What to produce: Please return only the lines from the one with "Mask: right lung" through the final line of the data, unchanged, with pictures omitted.

Data for review:
──────────
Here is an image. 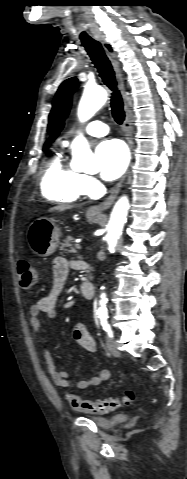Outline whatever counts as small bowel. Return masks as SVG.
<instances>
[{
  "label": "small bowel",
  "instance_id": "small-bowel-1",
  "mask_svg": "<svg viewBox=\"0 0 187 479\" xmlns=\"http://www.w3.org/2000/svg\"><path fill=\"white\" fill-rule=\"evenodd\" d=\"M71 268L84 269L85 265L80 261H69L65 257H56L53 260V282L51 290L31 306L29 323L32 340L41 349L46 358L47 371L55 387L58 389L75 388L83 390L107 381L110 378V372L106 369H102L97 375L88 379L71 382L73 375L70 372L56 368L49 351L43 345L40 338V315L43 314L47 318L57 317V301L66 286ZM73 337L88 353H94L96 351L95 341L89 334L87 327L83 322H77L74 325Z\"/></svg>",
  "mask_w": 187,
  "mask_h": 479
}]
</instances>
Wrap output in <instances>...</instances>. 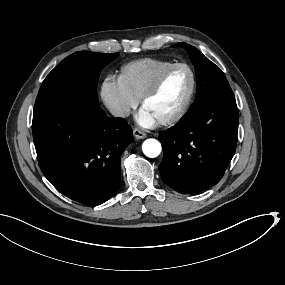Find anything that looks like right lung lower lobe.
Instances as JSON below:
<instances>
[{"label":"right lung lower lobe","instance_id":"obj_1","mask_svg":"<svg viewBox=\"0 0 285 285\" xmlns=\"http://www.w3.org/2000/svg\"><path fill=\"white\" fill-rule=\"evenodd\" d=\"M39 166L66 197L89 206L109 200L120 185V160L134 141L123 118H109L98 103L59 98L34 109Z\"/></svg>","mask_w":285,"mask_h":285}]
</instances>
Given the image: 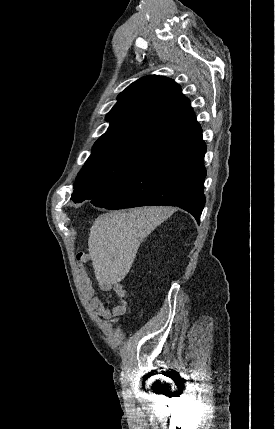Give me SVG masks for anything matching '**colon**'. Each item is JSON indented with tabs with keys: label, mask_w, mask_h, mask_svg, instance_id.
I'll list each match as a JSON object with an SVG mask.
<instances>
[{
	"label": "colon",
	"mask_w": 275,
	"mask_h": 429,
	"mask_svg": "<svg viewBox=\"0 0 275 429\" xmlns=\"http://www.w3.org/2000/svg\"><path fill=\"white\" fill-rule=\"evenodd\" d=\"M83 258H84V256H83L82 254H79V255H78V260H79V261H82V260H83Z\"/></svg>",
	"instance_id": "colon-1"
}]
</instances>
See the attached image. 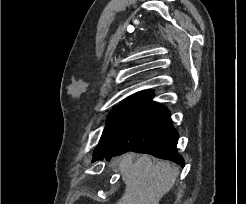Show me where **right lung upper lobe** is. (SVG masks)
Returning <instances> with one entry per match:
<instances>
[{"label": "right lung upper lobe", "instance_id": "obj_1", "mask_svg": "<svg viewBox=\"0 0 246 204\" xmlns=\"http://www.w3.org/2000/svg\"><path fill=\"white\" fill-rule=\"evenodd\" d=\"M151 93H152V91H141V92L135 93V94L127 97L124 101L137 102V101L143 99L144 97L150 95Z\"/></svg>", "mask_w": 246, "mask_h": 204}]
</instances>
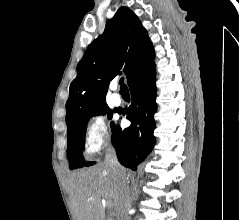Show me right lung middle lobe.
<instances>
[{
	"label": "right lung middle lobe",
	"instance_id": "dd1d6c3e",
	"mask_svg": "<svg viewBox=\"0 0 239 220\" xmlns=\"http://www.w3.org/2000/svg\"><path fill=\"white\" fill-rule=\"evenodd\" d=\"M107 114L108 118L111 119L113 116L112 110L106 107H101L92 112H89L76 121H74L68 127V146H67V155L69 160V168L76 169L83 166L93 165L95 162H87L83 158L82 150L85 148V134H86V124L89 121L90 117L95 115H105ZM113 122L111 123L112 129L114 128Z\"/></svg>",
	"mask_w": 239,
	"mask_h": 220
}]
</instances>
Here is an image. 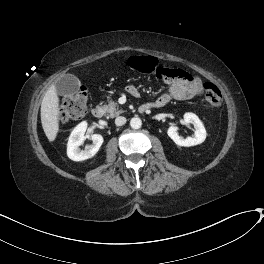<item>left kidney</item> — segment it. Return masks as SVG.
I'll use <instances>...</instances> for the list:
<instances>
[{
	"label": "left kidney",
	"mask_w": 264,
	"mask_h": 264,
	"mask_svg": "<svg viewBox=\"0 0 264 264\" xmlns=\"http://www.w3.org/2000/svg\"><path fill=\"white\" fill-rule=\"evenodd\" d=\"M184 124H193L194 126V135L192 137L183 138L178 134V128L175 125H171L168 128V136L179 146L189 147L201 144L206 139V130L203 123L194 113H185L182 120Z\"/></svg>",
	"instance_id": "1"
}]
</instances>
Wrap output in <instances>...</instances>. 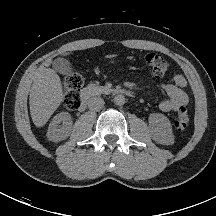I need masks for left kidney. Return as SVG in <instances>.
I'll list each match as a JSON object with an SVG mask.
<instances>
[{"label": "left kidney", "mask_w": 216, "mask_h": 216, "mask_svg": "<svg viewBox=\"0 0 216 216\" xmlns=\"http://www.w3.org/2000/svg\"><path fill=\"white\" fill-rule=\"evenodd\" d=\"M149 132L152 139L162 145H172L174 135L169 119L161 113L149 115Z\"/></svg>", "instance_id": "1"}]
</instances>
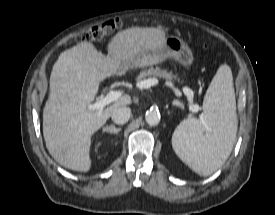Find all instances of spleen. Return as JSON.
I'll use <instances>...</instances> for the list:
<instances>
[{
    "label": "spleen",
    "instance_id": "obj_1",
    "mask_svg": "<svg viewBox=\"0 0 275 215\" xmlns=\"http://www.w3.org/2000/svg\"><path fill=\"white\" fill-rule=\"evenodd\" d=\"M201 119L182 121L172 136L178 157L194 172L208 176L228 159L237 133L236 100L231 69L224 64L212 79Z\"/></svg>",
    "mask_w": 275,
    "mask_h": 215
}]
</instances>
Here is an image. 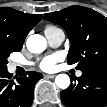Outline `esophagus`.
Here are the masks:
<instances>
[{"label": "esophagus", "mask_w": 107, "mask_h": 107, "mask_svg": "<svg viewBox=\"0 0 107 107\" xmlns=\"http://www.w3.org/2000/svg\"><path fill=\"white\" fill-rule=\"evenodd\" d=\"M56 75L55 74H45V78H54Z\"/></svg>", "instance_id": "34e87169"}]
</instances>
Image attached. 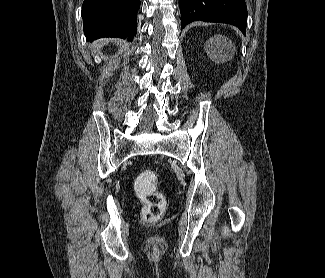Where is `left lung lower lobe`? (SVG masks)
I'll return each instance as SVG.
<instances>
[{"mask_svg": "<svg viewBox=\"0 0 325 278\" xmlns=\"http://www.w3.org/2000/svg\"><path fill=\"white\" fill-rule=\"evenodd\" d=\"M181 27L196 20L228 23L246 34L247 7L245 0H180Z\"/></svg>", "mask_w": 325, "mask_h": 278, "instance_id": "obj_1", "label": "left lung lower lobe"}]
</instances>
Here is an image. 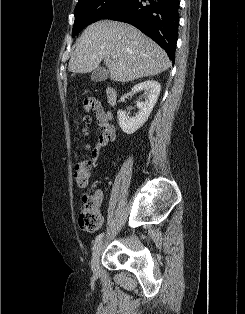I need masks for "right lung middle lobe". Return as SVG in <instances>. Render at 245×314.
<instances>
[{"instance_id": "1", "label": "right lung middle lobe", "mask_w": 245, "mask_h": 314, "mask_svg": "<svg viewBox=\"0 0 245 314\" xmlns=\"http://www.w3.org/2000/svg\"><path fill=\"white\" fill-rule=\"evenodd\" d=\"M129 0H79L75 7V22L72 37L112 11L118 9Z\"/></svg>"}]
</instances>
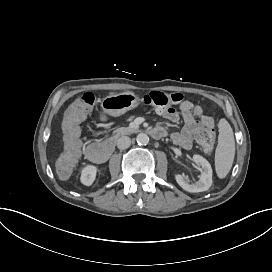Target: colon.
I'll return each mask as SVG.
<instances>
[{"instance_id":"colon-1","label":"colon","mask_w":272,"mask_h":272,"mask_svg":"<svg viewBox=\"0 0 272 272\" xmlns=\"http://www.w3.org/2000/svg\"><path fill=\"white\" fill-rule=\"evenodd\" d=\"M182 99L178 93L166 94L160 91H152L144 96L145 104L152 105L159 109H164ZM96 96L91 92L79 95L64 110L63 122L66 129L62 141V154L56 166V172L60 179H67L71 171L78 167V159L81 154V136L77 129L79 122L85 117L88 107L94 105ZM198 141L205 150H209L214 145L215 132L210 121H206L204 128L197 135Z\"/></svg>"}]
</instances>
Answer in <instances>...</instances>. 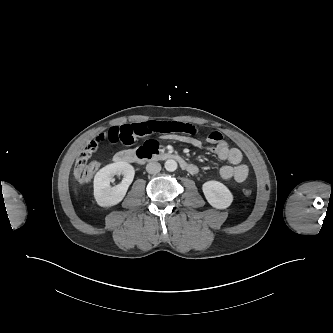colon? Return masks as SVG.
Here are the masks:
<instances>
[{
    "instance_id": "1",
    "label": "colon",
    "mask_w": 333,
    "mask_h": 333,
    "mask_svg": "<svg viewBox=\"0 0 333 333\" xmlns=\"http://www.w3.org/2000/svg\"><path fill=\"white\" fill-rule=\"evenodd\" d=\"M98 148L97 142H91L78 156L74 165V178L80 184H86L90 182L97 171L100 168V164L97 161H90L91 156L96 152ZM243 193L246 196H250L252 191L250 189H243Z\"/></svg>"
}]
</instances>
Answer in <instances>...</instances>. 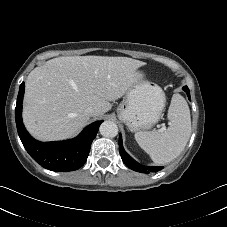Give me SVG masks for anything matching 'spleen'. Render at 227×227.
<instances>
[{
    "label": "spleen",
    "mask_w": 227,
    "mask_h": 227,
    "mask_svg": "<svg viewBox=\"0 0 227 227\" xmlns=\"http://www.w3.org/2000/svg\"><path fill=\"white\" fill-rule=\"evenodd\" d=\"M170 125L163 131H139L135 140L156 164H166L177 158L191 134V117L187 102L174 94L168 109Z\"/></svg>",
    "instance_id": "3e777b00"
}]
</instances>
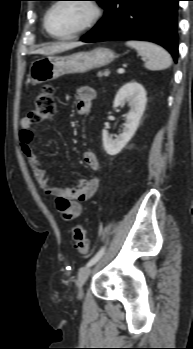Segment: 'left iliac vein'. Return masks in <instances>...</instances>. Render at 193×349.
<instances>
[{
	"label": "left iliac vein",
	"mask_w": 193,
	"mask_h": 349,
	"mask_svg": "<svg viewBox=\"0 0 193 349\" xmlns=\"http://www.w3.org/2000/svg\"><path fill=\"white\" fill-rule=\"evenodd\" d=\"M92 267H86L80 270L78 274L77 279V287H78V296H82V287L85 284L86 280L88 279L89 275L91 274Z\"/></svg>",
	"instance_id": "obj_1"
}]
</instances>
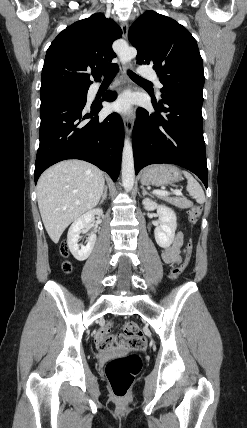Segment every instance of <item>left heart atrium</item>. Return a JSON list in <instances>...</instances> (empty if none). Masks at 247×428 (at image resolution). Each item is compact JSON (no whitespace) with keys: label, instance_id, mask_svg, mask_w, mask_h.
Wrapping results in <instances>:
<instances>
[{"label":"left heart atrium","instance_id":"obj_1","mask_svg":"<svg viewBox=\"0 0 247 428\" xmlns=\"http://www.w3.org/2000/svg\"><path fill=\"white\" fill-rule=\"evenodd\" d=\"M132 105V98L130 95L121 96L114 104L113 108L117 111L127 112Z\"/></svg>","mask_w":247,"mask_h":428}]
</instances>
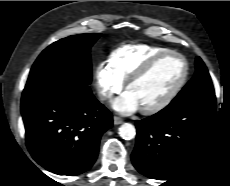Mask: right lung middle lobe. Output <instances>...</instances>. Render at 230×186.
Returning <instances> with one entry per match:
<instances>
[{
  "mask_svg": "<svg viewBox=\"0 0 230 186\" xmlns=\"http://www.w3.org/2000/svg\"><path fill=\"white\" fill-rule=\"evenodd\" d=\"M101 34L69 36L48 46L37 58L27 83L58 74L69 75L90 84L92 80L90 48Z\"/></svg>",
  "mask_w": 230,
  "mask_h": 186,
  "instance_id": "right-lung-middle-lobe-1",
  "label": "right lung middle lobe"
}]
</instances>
──────────
Solution for this task:
Mask: right lung middle lobe. Output <instances>...</instances>. Render at 230×186.
Returning <instances> with one entry per match:
<instances>
[{
  "mask_svg": "<svg viewBox=\"0 0 230 186\" xmlns=\"http://www.w3.org/2000/svg\"><path fill=\"white\" fill-rule=\"evenodd\" d=\"M101 34L69 36L48 46L37 58L27 83L58 74L69 75L90 84L92 80L90 48Z\"/></svg>",
  "mask_w": 230,
  "mask_h": 186,
  "instance_id": "right-lung-middle-lobe-1",
  "label": "right lung middle lobe"
}]
</instances>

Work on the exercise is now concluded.